-- TASK DATA --

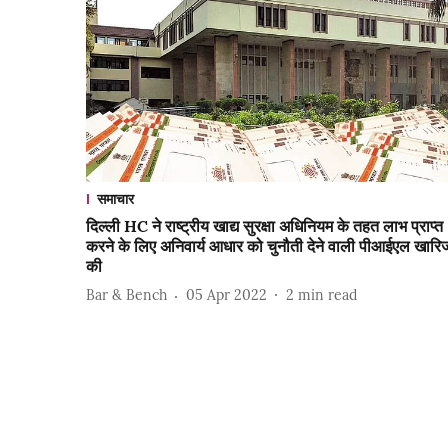
समाचार
दिल्ली HC ने राष्ट्रीय खाद्य सुरक्षा अधिनियम के तहत लाभ प्राप्त
करने के लिए अनिवार्य आधार को चुनौती देने वाली पीआईएल खारि
की
Bar & Bench
05 Apr 2022
2
min read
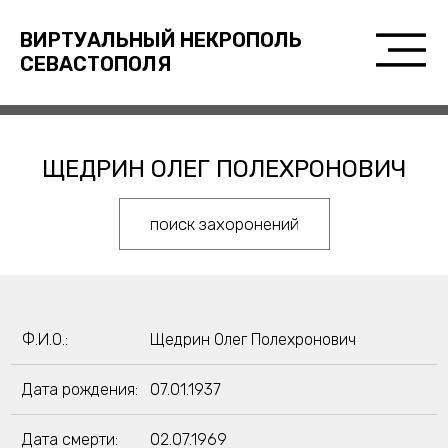
ВИРТУАЛЬНЫЙ НЕКРОПОЛЬ
СЕВАСТОПОЛЯ
ЩЕДРИН ОЛЕГ ПОЛЕХРОНОВИЧ
поиск захоронений
Ф.И.О.:
Щедрин Олег Полехронович
Дата рождения:
07.01.1937
Дата смерти:
02.07.1969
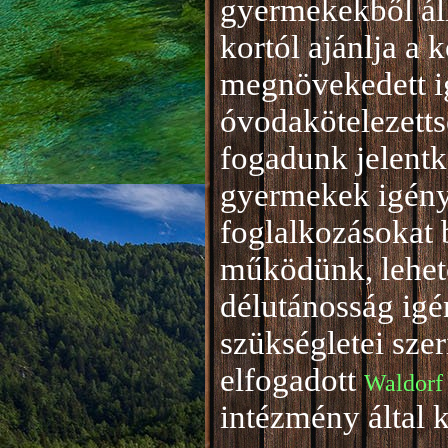
gyermekekből áll
kortól ajánlja a 
megnövekedett i
óvodakötelezetts
fogadunk jelentke
gyermekek igény
foglalkozásokat 
működünk, lehető
délutánosság igé
szükségletei sze
elfogadott
Waldorf
intézmény által 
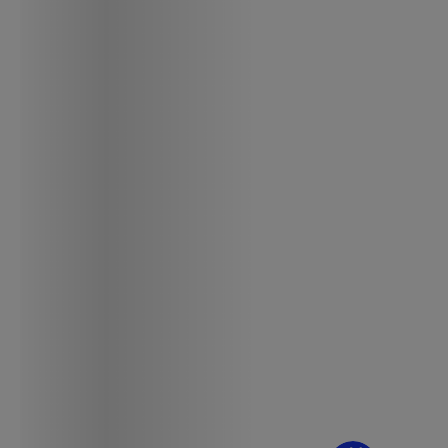
¿Dudas? Pregúntame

-- TASK --
Your copy should hold all the data word for word. It should hold no pictures.

-- ANSWER BELOW --
समाचार
दिल्ली HC ने राष्ट्रीय खाद्य सुरक्षा अधिनियम के तहत लाभ प्राप्त
करने के लिए अनिवार्य आधार को चुनौती देने वाली पीआईएल खारि
की
Bar & Bench
05 Apr 2022
2
min read
ВИРТУАЛЬНЫЙ НЕКРОПОЛЬ
СЕВАСТОПОЛЯ
ЩЕДРИН ОЛЕГ ПОЛЕХРОНОВИЧ
поиск захоронений
Ф.И.О.:
Щедрин Олег Полехронович
Дата рождения:
07.01.1937
Дата смерти:
02.07.1969
gyermekekből áll
kortól ajánlja a 
megnövekedett i
óvodakötelezetts
fogadunk jelentke
gyermekek igény
foglalkozásokat 
működünk, lehető
délutánosság igé
szükségletei sze
elfogadott
Waldorf
intézmény által 
¿Dudas? Pregúntame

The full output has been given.